China’s foreign ministry responded by dismissing the accusations as a groundless “slander and smear against China,” demanding that Germany “stop malicious hype” and “halt anti-China political dramas.”

Mareike Ohlberg, a China expert and a senior fellow at the German Marshall Fund in Berlin, said that “for a long time China was spared big public warnings.” Now, she said, German authorities are “more willing to call things out, or no longer have the patience not to call things out.”

Three of the four people arrested in Germany this week, a husband and wife and one other man, appear to have been involved in economic espionage using a company called Innovative Dragon to pass on sensitive information about German marine propulsion systems — of great value to a superpower interested in building up its navy. They also used the company to buy a high-powered, dual-use laser, which they exported to China without permission.

The fourth person, in what prosecutors called “an especially severe case,” was Jian Guo, a Chinese-German man who has been accused of working for China’s Ministry of State Security. His regular job was as an assistant to Maximilian Krah, a member of the European Parliament for the far-right party Alternative for Germany — a rising political force friendly to China and Russia — and its top candidate for elections in June.

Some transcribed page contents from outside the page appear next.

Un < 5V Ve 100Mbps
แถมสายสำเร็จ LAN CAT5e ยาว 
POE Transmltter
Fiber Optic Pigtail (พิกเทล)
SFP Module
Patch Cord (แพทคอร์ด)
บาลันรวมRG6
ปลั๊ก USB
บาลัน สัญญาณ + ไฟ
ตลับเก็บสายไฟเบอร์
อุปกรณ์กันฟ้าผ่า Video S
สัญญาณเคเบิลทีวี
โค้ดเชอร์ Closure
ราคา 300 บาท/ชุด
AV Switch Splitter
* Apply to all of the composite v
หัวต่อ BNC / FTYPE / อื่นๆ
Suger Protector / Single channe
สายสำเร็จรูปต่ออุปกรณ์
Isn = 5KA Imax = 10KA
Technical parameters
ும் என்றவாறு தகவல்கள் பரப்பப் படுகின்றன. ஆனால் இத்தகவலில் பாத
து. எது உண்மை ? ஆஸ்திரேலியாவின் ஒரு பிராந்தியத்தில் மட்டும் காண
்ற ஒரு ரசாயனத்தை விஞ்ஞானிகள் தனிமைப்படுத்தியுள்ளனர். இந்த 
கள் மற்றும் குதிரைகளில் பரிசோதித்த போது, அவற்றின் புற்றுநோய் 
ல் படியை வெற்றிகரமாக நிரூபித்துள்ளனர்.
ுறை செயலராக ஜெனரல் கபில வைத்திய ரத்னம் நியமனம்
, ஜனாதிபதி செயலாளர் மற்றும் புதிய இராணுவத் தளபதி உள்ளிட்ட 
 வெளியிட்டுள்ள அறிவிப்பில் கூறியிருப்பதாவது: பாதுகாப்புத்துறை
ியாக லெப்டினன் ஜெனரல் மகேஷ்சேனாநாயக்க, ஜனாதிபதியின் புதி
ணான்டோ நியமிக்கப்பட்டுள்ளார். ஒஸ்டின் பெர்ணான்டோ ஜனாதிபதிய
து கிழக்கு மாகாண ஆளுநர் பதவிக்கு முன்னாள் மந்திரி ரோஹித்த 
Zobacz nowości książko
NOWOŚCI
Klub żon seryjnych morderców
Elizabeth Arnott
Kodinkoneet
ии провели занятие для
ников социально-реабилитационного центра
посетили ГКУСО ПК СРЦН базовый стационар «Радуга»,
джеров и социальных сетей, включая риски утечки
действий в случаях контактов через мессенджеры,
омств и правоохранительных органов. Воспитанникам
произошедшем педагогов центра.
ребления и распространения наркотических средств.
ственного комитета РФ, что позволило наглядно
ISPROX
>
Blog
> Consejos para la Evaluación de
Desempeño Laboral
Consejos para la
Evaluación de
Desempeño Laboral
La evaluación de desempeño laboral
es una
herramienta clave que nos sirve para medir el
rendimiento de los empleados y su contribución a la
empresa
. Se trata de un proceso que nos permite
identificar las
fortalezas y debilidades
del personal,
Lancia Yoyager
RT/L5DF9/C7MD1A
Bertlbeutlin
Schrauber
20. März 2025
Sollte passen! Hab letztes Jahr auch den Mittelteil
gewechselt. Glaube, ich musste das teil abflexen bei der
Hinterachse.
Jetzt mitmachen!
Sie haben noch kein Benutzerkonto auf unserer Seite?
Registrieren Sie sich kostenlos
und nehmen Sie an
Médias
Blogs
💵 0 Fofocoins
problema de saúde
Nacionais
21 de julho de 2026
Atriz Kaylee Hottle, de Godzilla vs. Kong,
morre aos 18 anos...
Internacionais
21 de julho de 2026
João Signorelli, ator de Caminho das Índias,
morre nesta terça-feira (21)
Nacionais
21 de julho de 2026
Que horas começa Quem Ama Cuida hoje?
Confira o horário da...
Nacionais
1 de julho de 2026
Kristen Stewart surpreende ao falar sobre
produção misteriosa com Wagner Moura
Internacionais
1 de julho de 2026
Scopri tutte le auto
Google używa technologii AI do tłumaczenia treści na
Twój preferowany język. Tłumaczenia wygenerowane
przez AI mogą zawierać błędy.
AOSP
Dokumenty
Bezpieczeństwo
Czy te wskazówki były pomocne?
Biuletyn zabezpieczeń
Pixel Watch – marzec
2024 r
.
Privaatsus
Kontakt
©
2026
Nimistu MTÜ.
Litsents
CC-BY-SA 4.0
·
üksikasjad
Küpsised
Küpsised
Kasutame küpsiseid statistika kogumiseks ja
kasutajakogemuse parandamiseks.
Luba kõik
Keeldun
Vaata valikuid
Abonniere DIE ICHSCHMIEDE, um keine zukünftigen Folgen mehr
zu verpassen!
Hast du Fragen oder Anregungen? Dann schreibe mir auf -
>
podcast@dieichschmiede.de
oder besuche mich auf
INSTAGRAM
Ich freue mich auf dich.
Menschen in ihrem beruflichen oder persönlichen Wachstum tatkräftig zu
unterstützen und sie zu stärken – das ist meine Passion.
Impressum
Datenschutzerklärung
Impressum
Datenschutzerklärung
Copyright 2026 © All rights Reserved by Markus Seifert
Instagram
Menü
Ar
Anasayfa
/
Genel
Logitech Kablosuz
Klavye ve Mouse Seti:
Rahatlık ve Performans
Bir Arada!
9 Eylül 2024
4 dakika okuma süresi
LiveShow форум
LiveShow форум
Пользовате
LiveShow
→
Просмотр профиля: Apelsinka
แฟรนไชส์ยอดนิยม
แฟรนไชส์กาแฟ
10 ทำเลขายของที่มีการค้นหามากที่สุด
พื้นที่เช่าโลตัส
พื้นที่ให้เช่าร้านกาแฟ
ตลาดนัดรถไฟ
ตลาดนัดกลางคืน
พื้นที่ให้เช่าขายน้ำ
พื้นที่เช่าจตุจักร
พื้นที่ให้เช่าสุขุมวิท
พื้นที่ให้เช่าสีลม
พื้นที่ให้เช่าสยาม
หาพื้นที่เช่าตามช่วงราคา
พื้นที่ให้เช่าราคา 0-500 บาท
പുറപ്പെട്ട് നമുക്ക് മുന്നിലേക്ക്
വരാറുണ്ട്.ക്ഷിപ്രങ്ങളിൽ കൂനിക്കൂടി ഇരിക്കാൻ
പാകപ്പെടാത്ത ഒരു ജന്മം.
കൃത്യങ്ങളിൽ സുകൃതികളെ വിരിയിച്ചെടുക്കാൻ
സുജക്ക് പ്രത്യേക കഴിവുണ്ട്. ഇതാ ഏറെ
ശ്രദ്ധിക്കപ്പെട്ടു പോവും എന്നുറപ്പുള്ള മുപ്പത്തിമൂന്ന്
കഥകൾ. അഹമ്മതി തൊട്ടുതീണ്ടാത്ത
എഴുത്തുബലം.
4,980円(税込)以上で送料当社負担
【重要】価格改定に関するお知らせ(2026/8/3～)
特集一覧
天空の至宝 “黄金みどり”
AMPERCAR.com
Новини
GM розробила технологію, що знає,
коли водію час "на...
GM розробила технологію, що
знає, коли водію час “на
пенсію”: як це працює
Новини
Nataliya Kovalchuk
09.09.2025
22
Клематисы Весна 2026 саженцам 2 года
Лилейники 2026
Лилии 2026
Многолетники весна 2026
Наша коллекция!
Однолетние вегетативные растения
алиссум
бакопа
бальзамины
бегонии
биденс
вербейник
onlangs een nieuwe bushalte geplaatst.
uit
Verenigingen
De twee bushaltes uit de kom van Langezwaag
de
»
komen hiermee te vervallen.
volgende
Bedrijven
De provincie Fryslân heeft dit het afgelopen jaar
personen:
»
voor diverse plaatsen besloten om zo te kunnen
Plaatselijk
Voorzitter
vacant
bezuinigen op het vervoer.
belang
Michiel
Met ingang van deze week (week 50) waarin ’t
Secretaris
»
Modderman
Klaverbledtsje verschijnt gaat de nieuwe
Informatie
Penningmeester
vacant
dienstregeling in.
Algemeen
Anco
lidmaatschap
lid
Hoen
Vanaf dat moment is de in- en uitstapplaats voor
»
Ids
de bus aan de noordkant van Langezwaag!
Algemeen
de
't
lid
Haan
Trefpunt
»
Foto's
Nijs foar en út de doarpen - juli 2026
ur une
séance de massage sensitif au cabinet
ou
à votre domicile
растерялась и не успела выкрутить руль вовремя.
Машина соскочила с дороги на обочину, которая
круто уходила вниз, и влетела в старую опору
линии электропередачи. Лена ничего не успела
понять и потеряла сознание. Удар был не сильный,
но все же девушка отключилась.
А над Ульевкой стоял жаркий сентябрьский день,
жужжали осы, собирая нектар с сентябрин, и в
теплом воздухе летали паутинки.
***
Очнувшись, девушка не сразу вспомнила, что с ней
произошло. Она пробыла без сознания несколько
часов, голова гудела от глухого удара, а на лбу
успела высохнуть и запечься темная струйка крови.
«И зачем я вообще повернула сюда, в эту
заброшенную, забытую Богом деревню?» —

Since then, the public prosecutor in Dresden has begun a “pre-investigation” into how much Krah knew of his employee’s ties to China. On Wednesday, his party decided to keep supporting Krah’s bid for reelection to the European Parliament but disinvited him from campaign stops.

When Xi travels to Europe next month, he will skip Germany and Britain and instead visit Hungary and Serbia, China’s last two staunch allies on the continent, and France.

Thorley said the spying cases had sounded the alarm over Chinese activities but were only a small part of efforts by China to gain influence and information. More important than traditional espionage, he said, is China’s use of a “latent network” of people who do not work directly for the Ministry of State Security but who, for commercial and other reasons, are vulnerable to pressure from the Chinese Communist Party and its myriad offshoots.

“This has been bad for a while and has been left far too long,” he said.

The two men accused in London of espionage for China — Christopher Cash, 29, and Christopher Berry, 32 — were arrested in March 2023 but released on bail and were not named publicly until they were charged this week.

Cash was a parliamentary researcher with links to the governing Conservative Party and a former director of the China Research Group, a body that often takes a hard-line view on China and hosts podcasts with critics of Chinese interference.

His former colleagues include Alicia Kearns, a member of the governing Conservative Party who heads parliament’s influential Foreign Affairs Committee, and her predecessor in that role, Tom Tugendhat, who is now the security minister.

In a statement this week, London’s Metropolitan Police said Cash and Berry were charged with violating the Official Secrets Act and had provided information “intended to be, directly or indirectly, useful to an enemy.” It added: “The foreign state to which the above charges relate is China.”

“It took a hell of a long time to wake up, but we finally see some movement,” said Peter Humphrey, a British citizen whom China accused of illegally obtaining personal information while doing due-diligence work for pharmaceuticals company GlaxoSmithKline, and who spent two years in a Shanghai jail with his wife.

He was in jail suffering from cancer when Cameron visited the city in 2013 with a delegation of British businesspeople. “It was sickening,” recalled Humphrey, an external research fellow at Harvard University’s Fairbank Center for Chinese Studies. “Nobody in the higher levels of the British government,” he said, “wanted to hear a bad word about China because of business interests.”